Your task: When a line in the entries contains the word "único", copy that line in full.
----------------
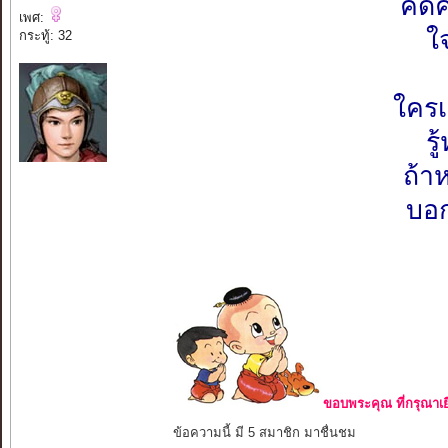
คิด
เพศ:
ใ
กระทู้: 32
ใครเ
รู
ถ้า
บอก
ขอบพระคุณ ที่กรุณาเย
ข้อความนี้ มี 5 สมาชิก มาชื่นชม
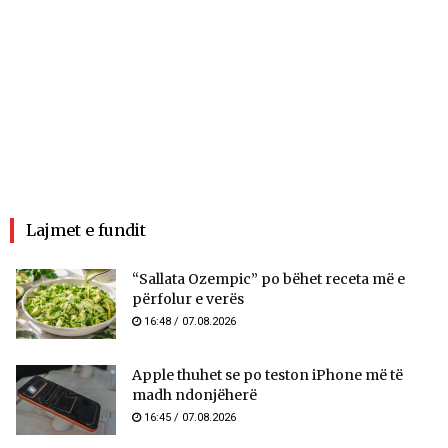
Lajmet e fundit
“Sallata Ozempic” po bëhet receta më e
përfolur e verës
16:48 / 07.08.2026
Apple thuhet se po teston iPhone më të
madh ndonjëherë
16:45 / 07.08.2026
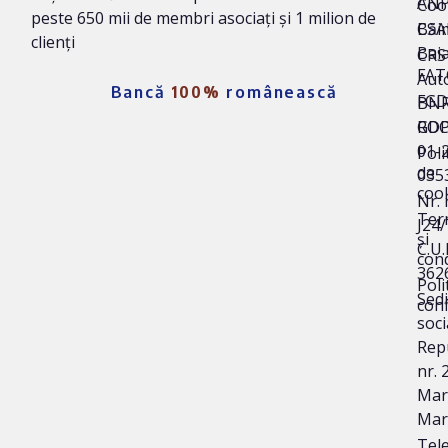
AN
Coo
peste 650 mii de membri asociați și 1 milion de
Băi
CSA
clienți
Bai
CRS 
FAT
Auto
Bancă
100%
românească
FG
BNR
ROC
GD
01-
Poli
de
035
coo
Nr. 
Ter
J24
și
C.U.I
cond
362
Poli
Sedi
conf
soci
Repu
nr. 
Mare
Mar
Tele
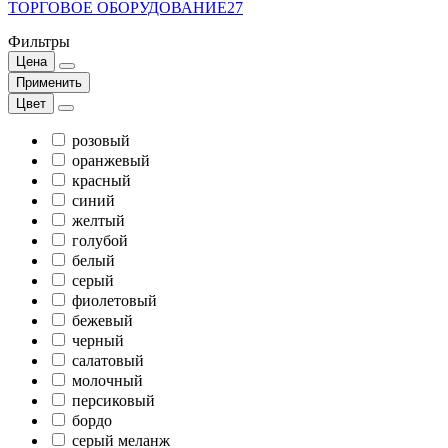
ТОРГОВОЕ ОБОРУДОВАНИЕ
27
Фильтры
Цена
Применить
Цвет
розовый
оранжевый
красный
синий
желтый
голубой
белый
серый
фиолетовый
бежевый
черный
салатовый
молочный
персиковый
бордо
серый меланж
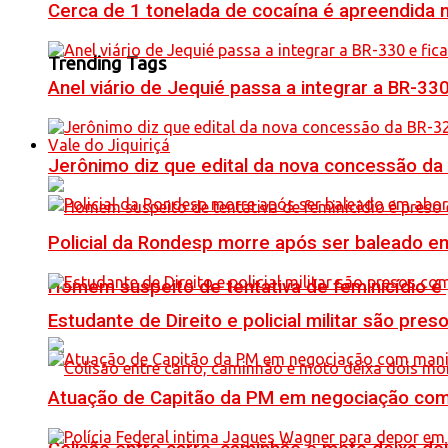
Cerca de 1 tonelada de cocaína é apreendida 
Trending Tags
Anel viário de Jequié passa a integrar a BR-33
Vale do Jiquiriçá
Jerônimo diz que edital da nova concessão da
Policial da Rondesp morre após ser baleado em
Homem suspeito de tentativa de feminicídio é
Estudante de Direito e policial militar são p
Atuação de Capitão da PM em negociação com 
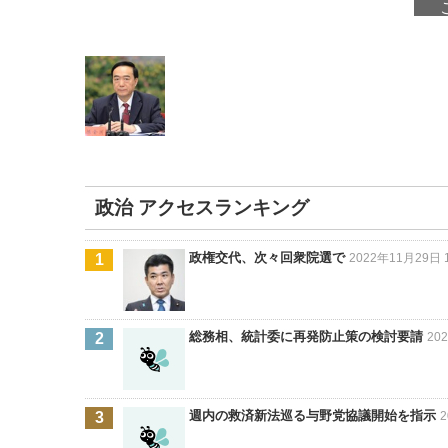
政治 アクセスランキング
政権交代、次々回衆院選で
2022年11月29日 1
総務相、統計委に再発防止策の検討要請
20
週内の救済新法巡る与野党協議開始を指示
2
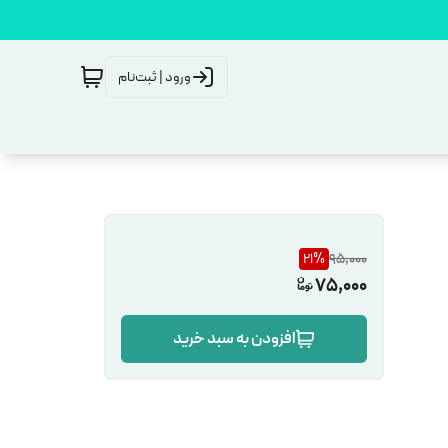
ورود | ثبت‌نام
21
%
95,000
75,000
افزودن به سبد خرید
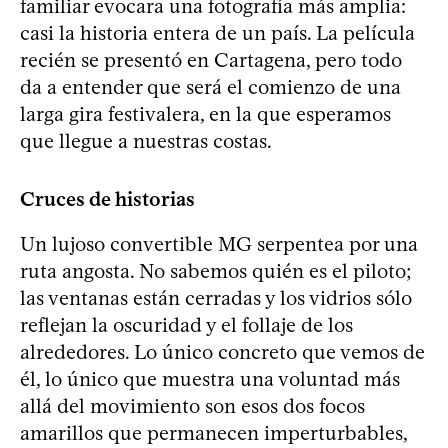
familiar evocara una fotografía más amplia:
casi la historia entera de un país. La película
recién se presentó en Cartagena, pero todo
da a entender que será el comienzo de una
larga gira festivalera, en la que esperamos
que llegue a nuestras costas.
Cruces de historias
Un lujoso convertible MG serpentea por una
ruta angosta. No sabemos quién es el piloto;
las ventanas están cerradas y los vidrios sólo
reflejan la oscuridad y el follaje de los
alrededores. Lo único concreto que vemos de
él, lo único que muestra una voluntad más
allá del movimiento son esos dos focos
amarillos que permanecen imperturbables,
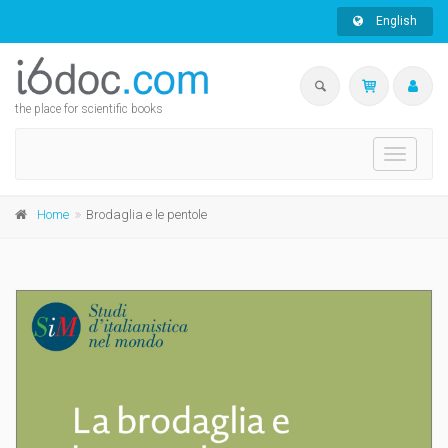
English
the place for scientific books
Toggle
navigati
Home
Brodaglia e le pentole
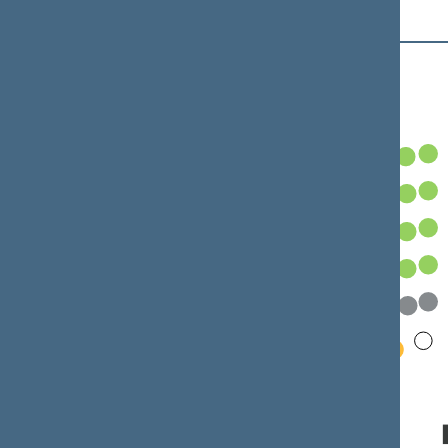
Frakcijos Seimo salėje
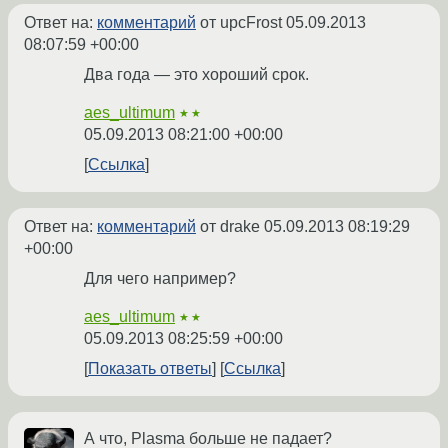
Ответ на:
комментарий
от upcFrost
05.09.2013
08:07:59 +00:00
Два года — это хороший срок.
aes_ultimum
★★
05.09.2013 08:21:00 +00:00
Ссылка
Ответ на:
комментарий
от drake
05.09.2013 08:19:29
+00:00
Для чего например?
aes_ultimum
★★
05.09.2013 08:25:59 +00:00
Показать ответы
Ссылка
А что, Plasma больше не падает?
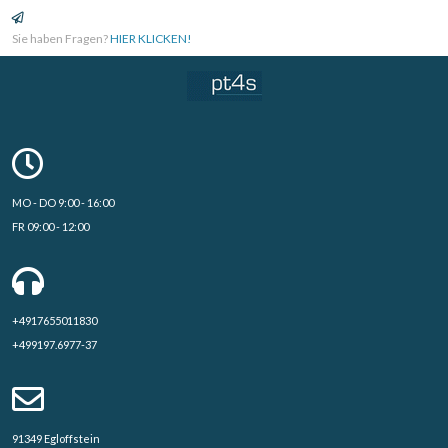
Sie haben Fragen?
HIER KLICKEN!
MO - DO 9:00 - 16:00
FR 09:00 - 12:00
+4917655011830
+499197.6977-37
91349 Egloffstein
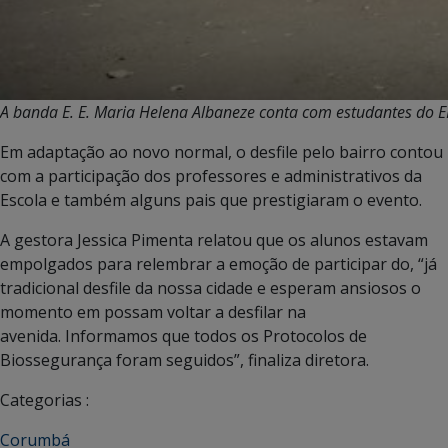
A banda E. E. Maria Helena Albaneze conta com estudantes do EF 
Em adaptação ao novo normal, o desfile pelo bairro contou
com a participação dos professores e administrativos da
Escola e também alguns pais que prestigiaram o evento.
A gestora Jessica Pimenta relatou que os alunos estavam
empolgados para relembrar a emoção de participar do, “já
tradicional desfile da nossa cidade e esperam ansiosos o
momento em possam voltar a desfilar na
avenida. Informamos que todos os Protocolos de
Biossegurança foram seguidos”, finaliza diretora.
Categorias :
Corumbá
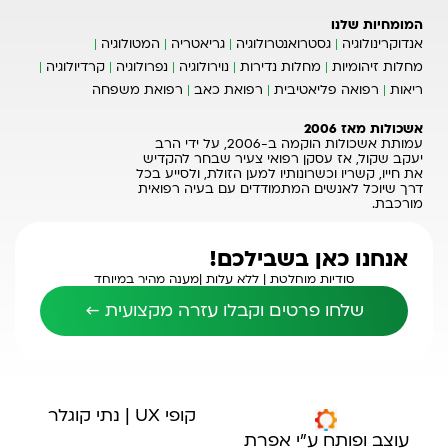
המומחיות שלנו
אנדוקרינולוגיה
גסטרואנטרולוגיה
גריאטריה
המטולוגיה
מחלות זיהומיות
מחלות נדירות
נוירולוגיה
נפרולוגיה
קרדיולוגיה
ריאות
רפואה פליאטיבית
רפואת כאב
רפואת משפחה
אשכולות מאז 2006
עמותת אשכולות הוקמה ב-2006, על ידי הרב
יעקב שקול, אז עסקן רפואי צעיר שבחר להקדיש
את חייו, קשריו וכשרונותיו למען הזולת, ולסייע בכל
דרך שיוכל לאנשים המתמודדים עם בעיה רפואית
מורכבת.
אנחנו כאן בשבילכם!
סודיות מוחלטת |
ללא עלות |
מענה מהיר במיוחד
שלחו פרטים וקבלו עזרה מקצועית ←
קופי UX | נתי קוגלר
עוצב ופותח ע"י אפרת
----------------
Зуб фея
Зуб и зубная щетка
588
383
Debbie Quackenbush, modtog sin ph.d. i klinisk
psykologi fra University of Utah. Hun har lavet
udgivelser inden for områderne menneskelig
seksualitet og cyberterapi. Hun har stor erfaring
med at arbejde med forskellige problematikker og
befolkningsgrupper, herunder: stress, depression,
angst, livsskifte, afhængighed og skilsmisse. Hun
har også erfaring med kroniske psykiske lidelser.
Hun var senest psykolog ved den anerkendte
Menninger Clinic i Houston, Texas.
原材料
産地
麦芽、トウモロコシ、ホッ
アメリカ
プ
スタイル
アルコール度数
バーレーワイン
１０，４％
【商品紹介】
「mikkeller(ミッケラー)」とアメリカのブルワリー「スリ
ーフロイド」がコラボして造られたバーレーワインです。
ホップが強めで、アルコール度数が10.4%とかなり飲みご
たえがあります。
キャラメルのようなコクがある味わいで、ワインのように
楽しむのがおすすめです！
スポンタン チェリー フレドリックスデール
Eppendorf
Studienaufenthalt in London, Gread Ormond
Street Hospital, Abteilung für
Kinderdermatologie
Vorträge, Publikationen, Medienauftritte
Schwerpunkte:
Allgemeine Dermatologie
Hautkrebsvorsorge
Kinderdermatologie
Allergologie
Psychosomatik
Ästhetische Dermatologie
----------------
Answer section:
alrededores. Lo único concreto que vemos de
él, lo único que muestra una voluntad más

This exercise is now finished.